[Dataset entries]
══════════════════════════════

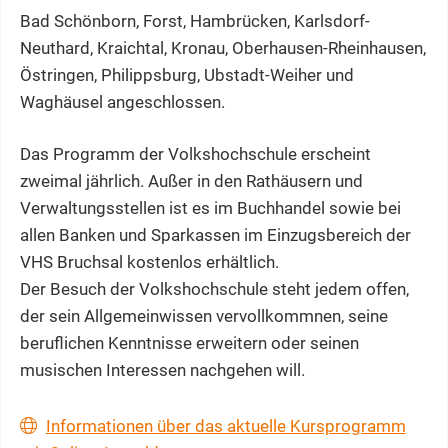
Bad Schönborn, Forst, Hambrücken, Karlsdorf-
Neuthard, Kraichtal, Kronau, Oberhausen-Rheinhausen,
Östringen, Philippsburg, Ubstadt-Weiher und
Waghäusel angeschlossen.
Das Programm der Volkshochschule erscheint
zweimal jährlich. Außer in den Rathäusern und
Verwaltungsstellen ist es im Buchhandel sowie bei
allen Banken und Sparkassen im Einzugsbereich der
VHS Bruchsal kostenlos erhältlich.
Der Besuch der Volkshochschule steht jedem offen,
der sein Allgemeinwissen vervollkommnen, seine
beruflichen Kenntnisse erweitern oder seinen
musischen Interessen nachgehen will.
Informationen über das aktuelle Kursprogramm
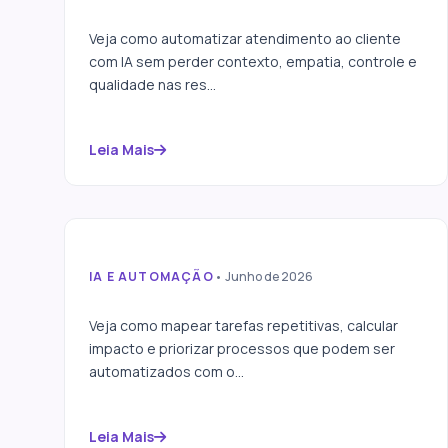
Como automatizar
atendimento sem perder
Veja como automatizar atendimento ao cliente
qualidade
com IA sem perder contexto, empatia, controle e
qualidade nas res...
Leia Mais
IA E AUTOMAÇÃO
• Junho de 2026
Como identificar processos
que podem ser
Veja como mapear tarefas repetitivas, calcular
automatizados
impacto e priorizar processos que podem ser
automatizados com o...
Leia Mais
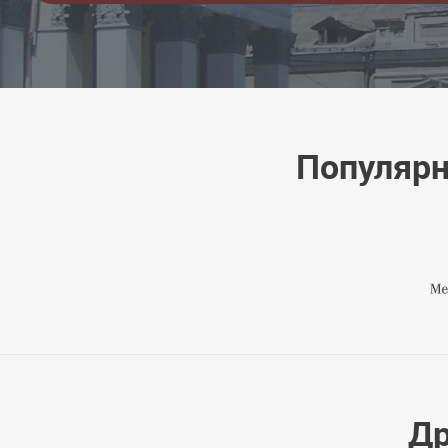
Популярн
Др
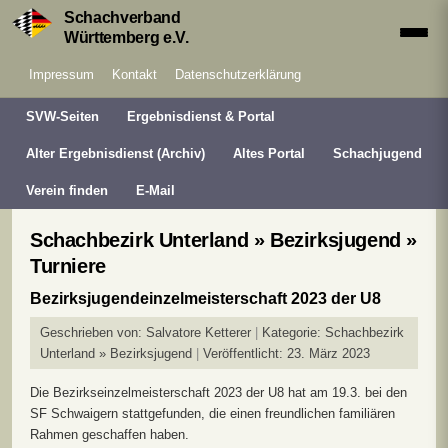
Schachverband
Württemberg e.V.
Impressum
Kontakt
Datenschutzerklärung
SVW-Seiten
Ergebnisdienst & Portal
Alter Ergebnisdienst (Archiv)
Altes Portal
Schachjugend
Verein finden
E-Mail
Schachbezirk Unterland » Bezirksjugend »
Turniere
Bezirksjugendeinzelmeisterschaft 2023 der U8
Geschrieben von:
Salvatore Ketterer
Kategorie:
Schachbezirk
Unterland » Bezirksjugend
Veröffentlicht: 23. März 2023
Die Bezirkseinzelmeisterschaft 2023 der U8 hat am 19.3. bei den
SF Schwaigern stattgefunden, die einen freundlichen familiären
Rahmen geschaffen haben.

══════════════════════════════

§ **WHAT THIS TASK INVOLVES**: Figure out how many lines above hold "Volkshochschule", then give that number alone.

§ **REPLY TO THE EXERCISE**: 2